Having learnt the hard way about falling for a false facade and false promises, Vanessa is carted away by police. Simultaneously at the site of the protests, someone shouts, “The poor have always been used by politicians... Don’t let us be fooled again!” Given the overall heavy-handedness of the film, its gratuitous violence and extraneous sex scene with Vanessa and her grifter true-love boyfriend, director Lamangan employs more formulaic manipulation than he does artistry or social insight.

Stevie

Steve James, who co-directed Hoop Dreams (1994,) follows the troubled life of Stevie Fielding in his new documentary, Stevie. While attending Southern Illinois a decade ago, director James was a “Big Brother” to then 11-year-old Stevie. Having grown up and been sexually abused in the foster care system, an older Stevie, now drowning in a backward social environment, is reunited with James. Unlike Hoop Dreams where the documentary team tried to maintain a policy of noninterference with its subjects, James’s personal relations with Stevie create a totally different dynamic in Stevie.

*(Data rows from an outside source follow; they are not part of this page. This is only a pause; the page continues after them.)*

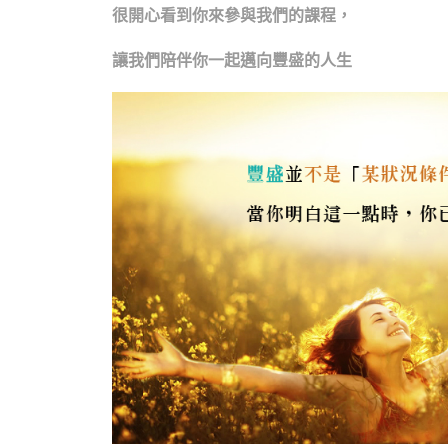
很開心看到你來參與我們的課程，
讓我們陪伴你一起邁向豐盛的人生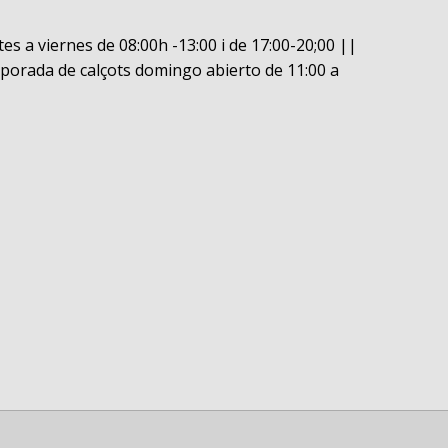
es a viernes de 08:00h -13:00 i de 17:00-20;00 ||
porada de calçots domingo abierto de 11:00 a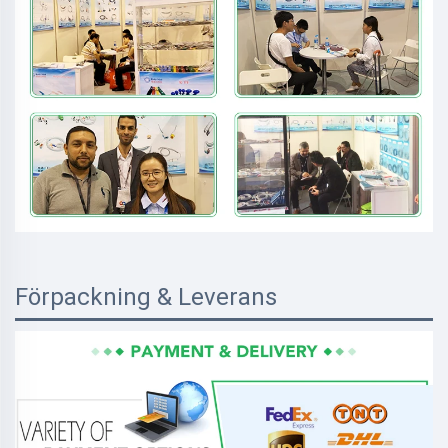
Förpackning & Leverans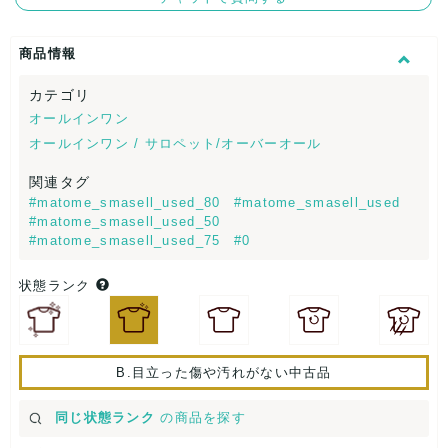
商品情報
カテゴリ
オールインワン
オールインワン / サロペット/オーバーオール
関連タグ
#matome_smasell_used_80
#matome_smasell_used
#matome_smasell_used_50
#matome_smasell_used_75
#0
状態ランク
B.目立った傷や汚れがない中古品
同じ状態ランク
の商品を探す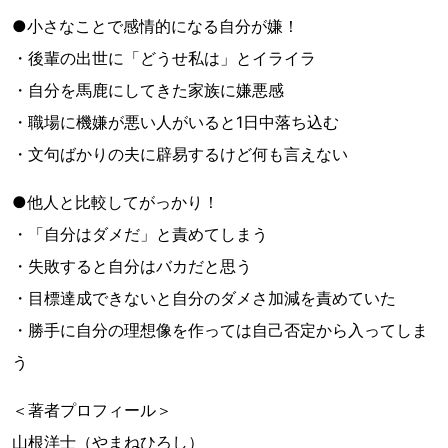
●小さなことで感情的になる自分が嫌！
・後輩の出世に「どうせ私は」とイライラ
・自分を馬鹿にしてきた家族に嫌悪感
・職場に機嫌が悪い人がいると1日中落ち込む
・文句ばかりの夫に辟易するけど何も言えない
●他人と比較してがっかり！
・「自分はダメだ」と責めてしまう
・失敗すると自分はバカだと思う
・目標達成できないと自分のダメさ加減を責めていた
・勝手に自分の理想像を作っては自己否定から入ってしま
う
＜著者プロフィール＞
山根洋士（やまねひろし）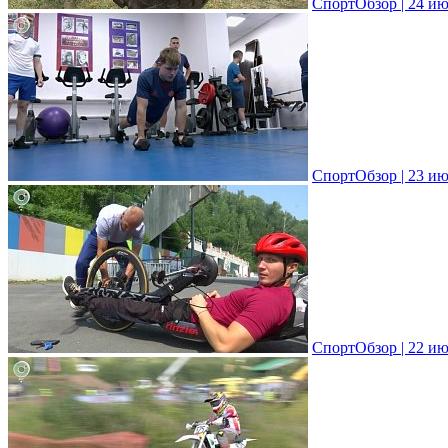
СпортОбзор | 24 ию
СпортОбзор | 23 ию
СпортОбзор | 22 ию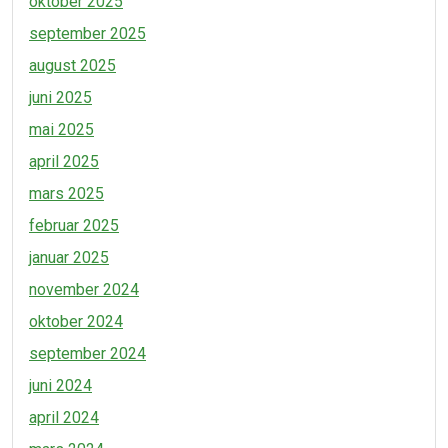
oktober 2025
september 2025
august 2025
juni 2025
mai 2025
april 2025
mars 2025
februar 2025
januar 2025
november 2024
oktober 2024
september 2024
juni 2024
april 2024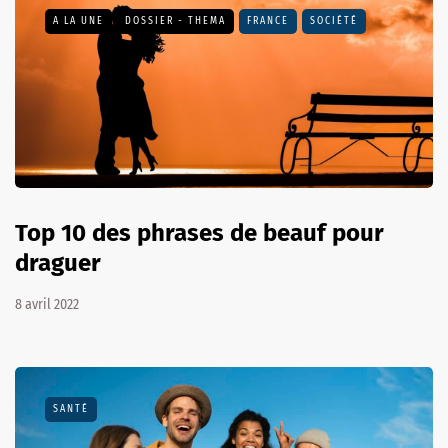
A LA UNE
DOSSIER - THEMA
FRANCE
SOCIÉTÉ
Top 10 des phrases de beauf pour
draguer
8 avril 2022
SANTÉ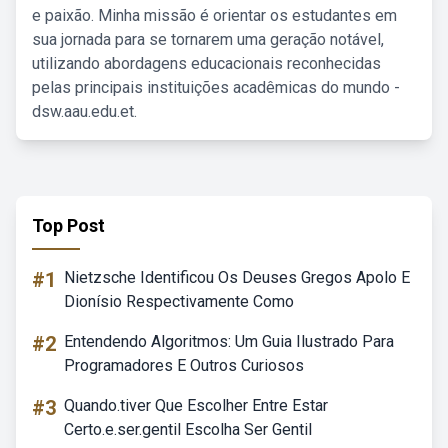
e paixão. Minha missão é orientar os estudantes em
sua jornada para se tornarem uma geração notável,
utilizando abordagens educacionais reconhecidas
pelas principais instituições acadêmicas do mundo -
dsw.aau.edu.et.
Top Post
#1
Nietzsche Identificou Os Deuses Gregos Apolo E
Dionísio Respectivamente Como
#2
Entendendo Algoritmos: Um Guia Ilustrado Para
Programadores E Outros Curiosos
#3
Quando.tiver Que Escolher Entre Estar
Certo.e.ser.gentil Escolha Ser Gentil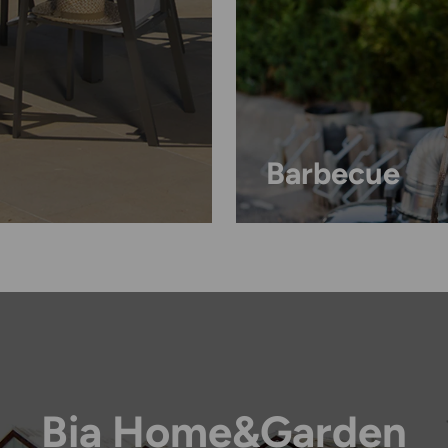
Barbecue
Bia Home&Garden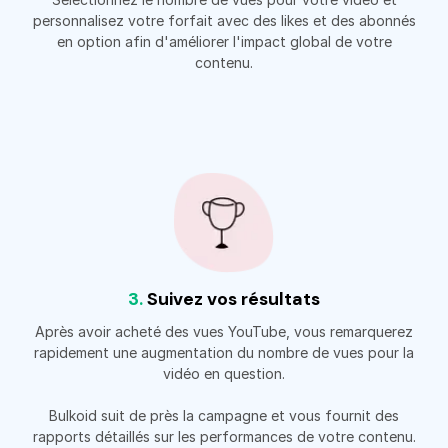
personnalisez votre forfait avec des likes et des abonnés
en option afin d'améliorer l'impact global de votre
contenu.
3.
Suivez vos résultats
Après avoir acheté des vues YouTube, vous remarquerez
rapidement une augmentation du nombre de vues pour la
vidéo en question.
Bulkoid suit de près la campagne et vous fournit des
rapports détaillés sur les performances de votre contenu.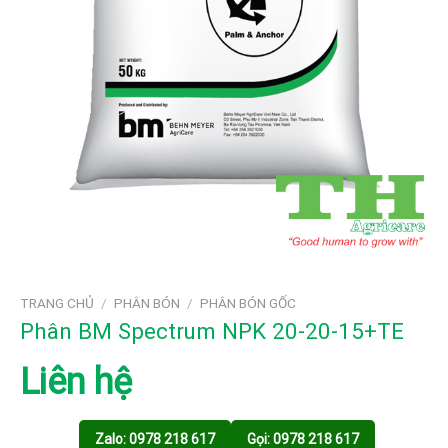
TRANG CHỦ
/
PHÂN BÓN
/
PHÂN BÓN GỐC
Phân BM Spectrum NPK 20-20-15+TE
Liên hệ
Zalo: 0978 218 617
Gọi: 0978 218 617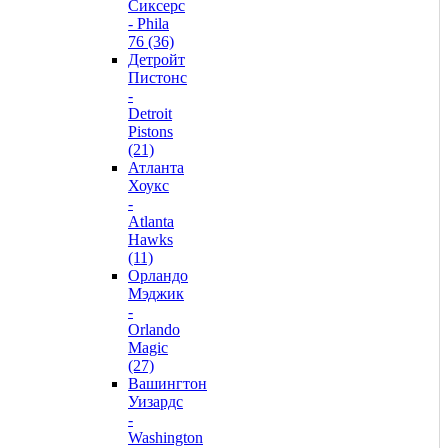
Сиксерс
- Phila
76 (36)
Детройт
Пистонс
-
Detroit
Pistons
(21)
Атланта
Хоукс
-
Atlanta
Hawks
(11)
Орландо
Мэджик
-
Orlando
Magic
(27)
Вашингтон
Уизардс
-
Washington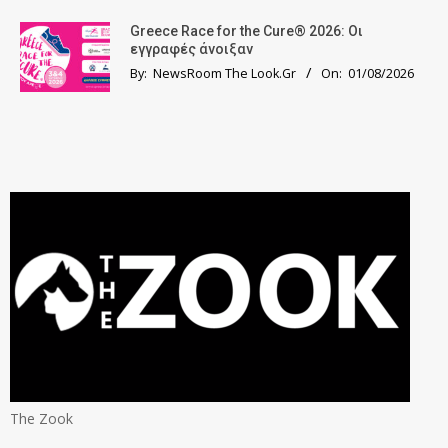
Greece Race for the Cure® 2026: Οι
εγγραφές άνοιξαν
By:
NewsRoom The Look.Gr
On:
01/08/2026
The Zook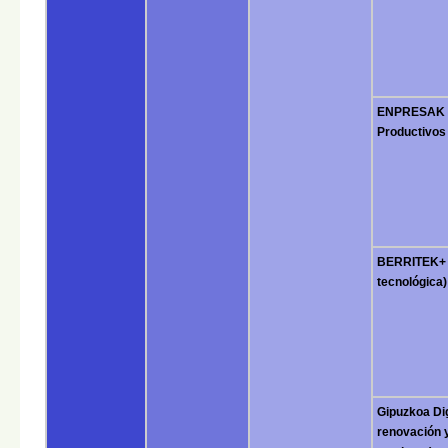
ENPRESAK H
Productivos
BERRITEK+ 
tecnológica)
Gipuzkoa Di
renovación 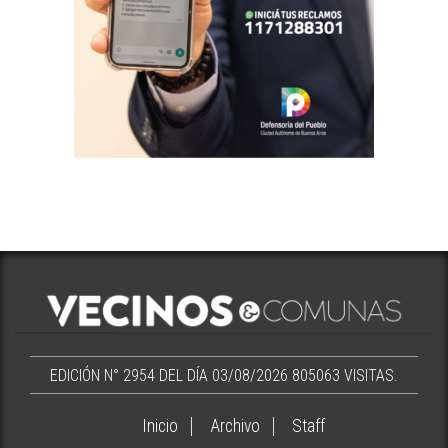
EDICIÓN N° 2954 DEL DÍA 03/08/2026
805063 VISITAS.
Inicio
Archivo
Staff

During the course of filming, Stevie was facing indictment for sexually molesting his cousin. Throughout the process of the indictment, James was forced to continually redefine the boundaries between filmmaker and subject. Involved was the risk that the project’s final form would be viewed by Stevie as yet another of life’s perpetual betrayals.

Despite these efforts, the problem with Stevie is that is does not really grasp the truth of Stevie Fielding’s life. The festival’s catalogue correctly describes the film’s underlying premise: “The seeds of Stevie’s crimes are clearly seen to be rooted in his family history.” That is only one aspect of the problem. Much more weighty is American society’s role, and conditions of economic and cultural deprivation, in Stevie’s downfall. At sea as to how to help Stevie, James half-heartedly encourages the former’s various misguided attempts at redemption, from evangelical baptism to camaraderie with the Aryan Brotherhood. When Stevie espouses hardcore racism, James is silent.

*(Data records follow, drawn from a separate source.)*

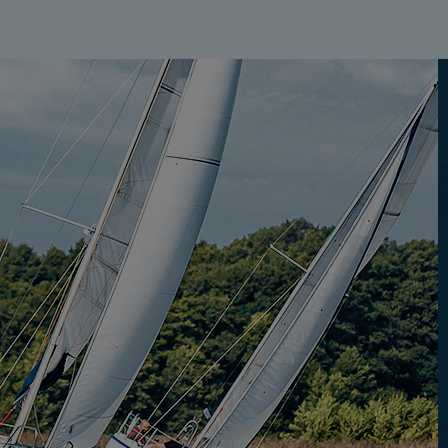
przetwarzania. Pamię
informacji zawartych
przypadkach nie może
Dziękujemy, i życzmy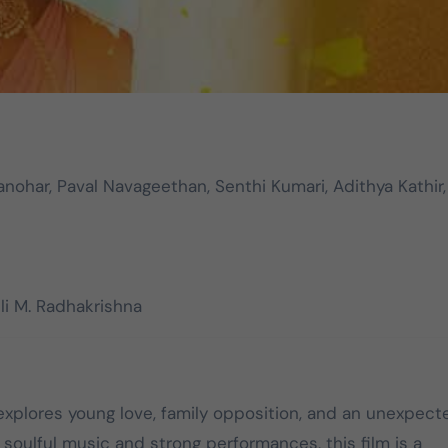
nohar, Paval Navageethan, Senthi Kumari, Adithya Kathir,
li M. Radhakrishna
explores young love, family opposition, and an unexpect
 soulful music and strong performances, this film is a
DMK
TVK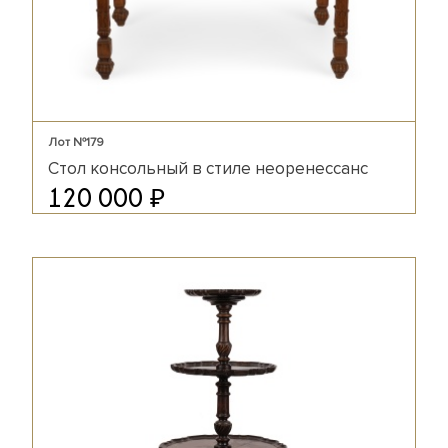
Лот №179
Стол консольный в стиле неоренессанс
₽
120 000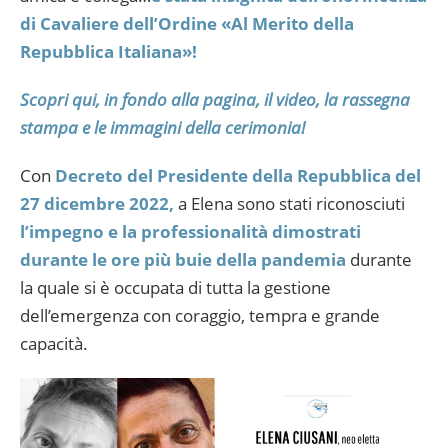
di Cavaliere dell’Ordine «Al Merito della
Repubblica Italiana»!
Scopri qui, in fondo alla pagina, il video, la rassegna
stampa e le immagini della cerimonia!
Con
Decreto del Presidente della Repubblica del
27 dicembre 2022,
a Elena sono stati riconosciuti
l’impegno e la professionalità dimostrati
durante le ore più buie della pandemia
durante
la quale si è occupata di tutta la gestione
dell’emergenza con coraggio, tempra e grande
capacità.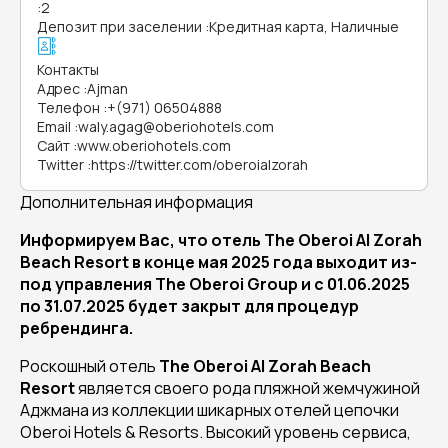
:
2
Депозит при заселении
:
Кредитная карта, Наличные
Контакты
Адрес
:
Ajman
Телефон
:
+(971) 06504888
Email
:
waly.agag@oberiohotels.com
Сайт
:
www.oberiohotels.com
Twitter
:
https://twitter.com/oberoialzorah
Дополнительная информация
Информируем Вас, что отель The
Oberoi
Al
Zorah
Beach
Resort в конце мая 2025 года выходит из-
под управления The Oberoi Group и с 01.06.2025
по 31.07.2025 будет закрыт для процедур
ребрендинга.
Роскошный отель
The
Oberoi
Al
Zorah
Beach
Resort
является своего рода пляжной жемчужиной
Аджмана из коллекции шикарных отелей цепочки
Oberoi Hotels & Resorts. Высокий уровень сервиса,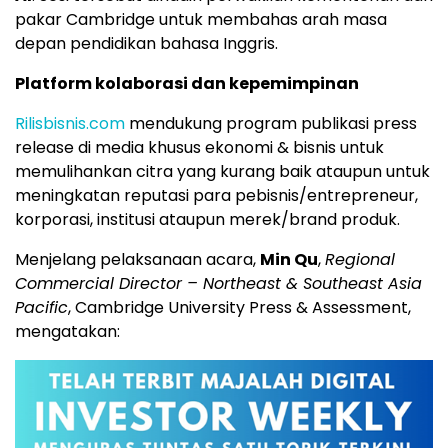
pakar Cambridge untuk membahas arah masa
depan pendidikan bahasa Inggris.
Platform kolaborasi dan kepemimpinan
Rilisbisnis.com
mendukung program publikasi press
release di media khusus ekonomi & bisnis untuk
memulihankan citra yang kurang baik ataupun untuk
meningkatan reputasi para pebisnis/entrepreneur,
korporasi, institusi ataupun merek/brand produk.
Menjelang pelaksanaan acara,
Min Qu
,
Regional
Commercial Director – Northeast & Southeast Asia
Pacific
, Cambridge University Press & Assessment,
mengatakan: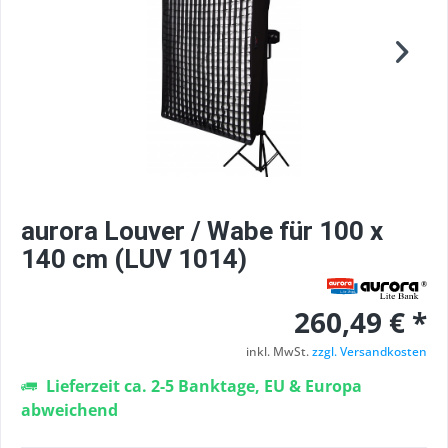
aurora Louver / Wabe für 100 x
140 cm (LUV 1014)
260,49 € *
inkl. MwSt.
zzgl. Versandkosten
Lieferzeit ca. 2-5 Banktage, EU & Europa
abweichend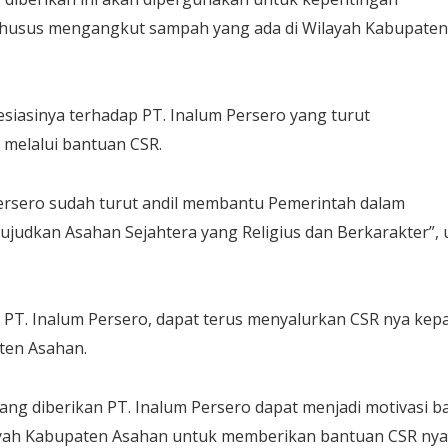
khusus mengangkut sampah yang ada di Wilayah Kabupaten
siasinya terhadap PT. Inalum Persero yang turut
melalui bantuan CSR.
Persero sudah turut andil membantu Pemerintah dalam
udkan Asahan Sejahtera yang Religius dan Berkarakter”, 
 PT. Inalum Persero, dapat terus menyalurkan CSR nya kep
ten Asahan.
ng diberikan PT. Inalum Persero dapat menjadi motivasi b
layah Kabupaten Asahan untuk memberikan bantuan CSR nya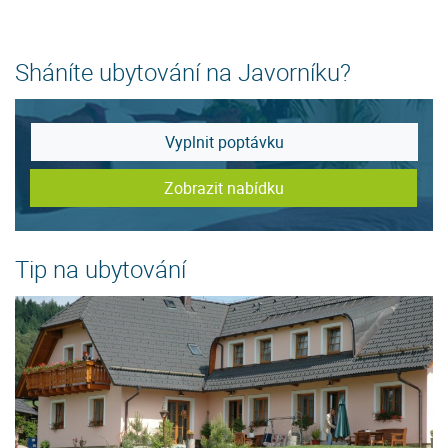
Sháníte ubytování na Javorníku?
Vyplnit poptávku
Zobrazit nabídku
Tip na ubytování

It is significant that when Stevie’s mother comes back into his life, James is somewhat perplexed that Stevie’s destructive behavior does not diminish. (It should be noted that Stevie has continuously had a very supportive sister and girlfriend.) Perhaps it was the absence of a father figure, muses James at one point in the film, or perhaps, as James told the audience in Toronto, Stevie will view the documentary in his prison confinement and be encouraged to change his life. James is a serious and honest man, but without any attempt to draw some political conclusions about the environment produced by American capitalism, which destroys the lives and psyches of people like Stevie, his work remains on the purely “journalistic” (in the bad sense of the word) and superficial level.

Under Another Sky

Les Chemins de l’oued (Under Another Sky), the debut film by Gaël Morel, is a visually attractive but immature work about the human cost of war and Islamic fundamentalism in Algeria. The characters never step above the first few rungs of the dramatic ladder and the story line comes off as unfinished. It is hard to say what the filmmaker’s political conceptions are, except that he is against the fundamentalists in Algeria. That is not enough.